As Congressman Rush Holt (D-N.J.) looked at the final vote tallies in his unnervingly close reelection bid in November, his thoughts turned to measurement design theory and the role of noise in ballot tabulations. This was political science with a twist, because Holt is the Princeton University plasma physicist who won a seat in the House of Representatives in 1998, and he can’t help but approach politics with a great deal of science. Vern Ehlers (R-Mich.) is the only other physicist in Congress.
Holt kept his seat from New Jersey’s 12th district by surviving a strong challenge from Republican Dick Zimmer, who had held the same seat for three terms in the early and mid-1990s. The 30‥000 voters in the district gave Holt the victory by a mere 500 votes and, in an echo of the presidential drama in Florida, Zimmer insisted on a recount.
“Each day of the recount I gained votes and when the margin grew from about 500 to 750, he pulled the plug,” Holt said of Zimmer. Holt said he has already drawn up legislation calling for a commission to come up with recommendations of ways to standardize voting procedures in federal elections. His goal, he said, is to come up “with a lower noise measurement system” for voters.

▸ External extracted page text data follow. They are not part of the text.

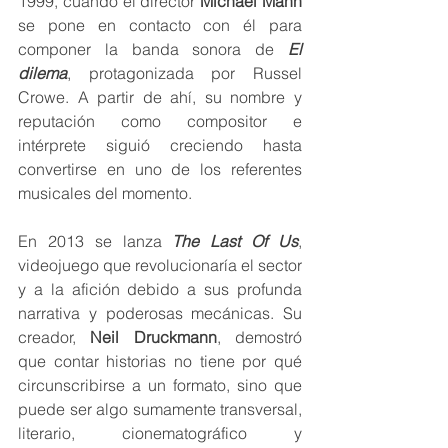
1999, cuando el director 
Michael Mann
se pone en contacto con él para 
componer la banda sonora de 
El 
dilema
, protagonizada por Russel 
Crowe. A partir de ahí, su nombre y 
reputación como compositor e 
intérprete siguió creciendo hasta 
convertirse en uno de los referentes 
musicales del momento.
En 2013 se lanza 
The Last Of Us
, 
videojuego que revolucionaría el sector 
y a la afición debido a sus profunda 
narrativa y poderosas mecánicas. Su 
creador, 
Neil Druckmann
, demostró 
que contar historias no tiene por qué 
circunscribirse a un formato, sino que 
puede ser algo sumamente transversal, 
literario, cionematográfico y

Beyond that, Holt said he wants to double federal nondefense R&D spending, make the R&D tax credit permanent, improve and expand programs for science and math education in the public schools, and rekindle the debate over the need for a progressive federal energy policy.
As he watched CNN coverage of the Bush–Gore battle in Florida, Holt explained the difference between hard science and political science: “In science you’re supposed to follow the evidence wherever it leads and let the chips fall where they may. But where the chips fall is what politics is all about.”